Mereka baru saja tiba dirumah beberapa menit yang lalu.

"Gila, capek banget gue. Serasa habis jalan dari tanah abang." Fanny mengeluh.

"Eh gue laper. Lo mau makan gak?" tanya Fika sambil berjalan menghampiri Fanny.

Fanny mengganti posisi rebahannya menjadi duduk dan menatap aneh sahabatnya itu, "Yang laper siapa, yang ditawarin siapa. Sarap lo"

"Lo mah gitu, temen perhatian dibilang sarap. Emang lo kira gue ban!"

"serep anjir."

Mereka tertawa. Kemudian memutuskan untuk beranjak kedapur dan menemukan beberapa makanan yang ada disana.

"Tapi Rian nge-sms gue." Fika membuka bungkus ramyeon yang akan mereka masak malam ini.

Fanny membalik telur dadarnya yang hampir menghitam karena gosong, "serius lo?" tanyanya.

Fika menjawab dengan anggukan. Dia belum membalas pesan itu. Bukan karena ia tidak ingin membalasnya, melainkan karena ia bingung harus menjawab apa. Rian adalah pemuda yang di cintainya sejak SMA dulu. Namun pemuda itu tidak pernah membalas cintanya. Dan saat ini, ketika mereka sudah terpisahkan jarak-karena Rian kuliah diluar Jakarta- Rian kembali menghubunginya. Aneh sekali.

"trus lo bales apa?"Tanya Fanny antusias sambil memindahkan telurnya ke piring.

Fika mendesah pelan, "nggak gue bales." Jawabnya.

"GILAK! KOK GAK LO BALES NYET?!" Fanny berteriak. Membuat Fika sedikit kesal.

"sssstttt..." Fika meletakkan jari telunjuknya dibibirnya untuk membungkam Fanny. "jangan berisik dong." Pintanya.

Fanny nyengir, "Sorry. Keceplosan." Ucapnya.

Fanny mendekatkan bibirnya tepat ditelinga Fika, "Kenapa nggak lo bales." Bisiknya.

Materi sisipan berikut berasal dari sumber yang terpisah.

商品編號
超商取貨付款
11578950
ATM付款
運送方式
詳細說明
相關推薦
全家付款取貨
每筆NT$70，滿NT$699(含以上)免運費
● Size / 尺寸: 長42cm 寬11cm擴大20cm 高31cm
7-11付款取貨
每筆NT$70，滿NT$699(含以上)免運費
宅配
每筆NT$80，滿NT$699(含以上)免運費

Fika menutup telinganya dengan kesal, "nggak usah pake bisik-bisik juga kali. Geli gue." Sergahnya.

"Hanjir.." Fanny menjauhi Fika. "Salah aja hayati dimata abang." Sambungnya.

Fika melengos meninggalkan dapur, "hayati...hayati... mau lo gue bunuh dirawa-rawa?"

Fanny bergidik ngeri, "serem banget lo." Ucapnya. "Woy belom selesai ini masaknya. Main minggat aja lo." Teriaknya yang tidak digubris Fika.